Why It's Time To Cancel The Walking Dead

We're seven seasons into The Walking Dead, AMC's live-action adaptation of Robert Kirkman's insanely popular, never-ending comic book zombie epic. And while the process of rebuilding a destroyed world is definitely not a brief one, it's possible that the TV show has already outstayed its welcome. Television shows have done much more with fewer seasons, and The Walking Dead doesn't seem to hold a flickering, creepy candle to the network's other original programming anymore.
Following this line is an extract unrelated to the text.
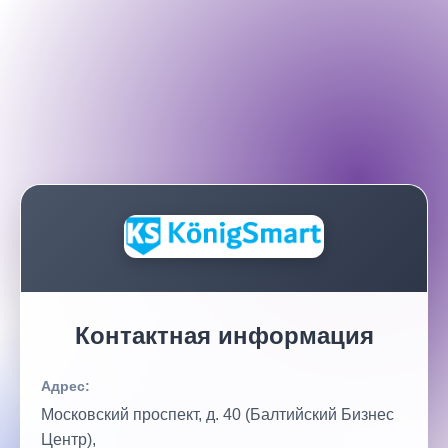
Контактная информация
Адрес:
Московский проспект, д. 40 (Балтийский Бизнес
Центр),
Here's why AMC should just pull the plug and let The Walking Dead wander off into a drippy zombie herd.

Stuck in a loop

The Walking Dead has a few basic plots, and they repeat endlessly until someone dies, suffers permanent physical damage, or the whole group goes on the run in search of a new home. The group finds a safe zone, discovers that it's not so safe after all, and leaves as a different group than before. Maybe someone will have a crisis about killing people to stay alive. Of course, we're bound to find more people won't even put down any zombies because they were people once. But at this point, we're just seeing the same thing with different characters, ad nauseam.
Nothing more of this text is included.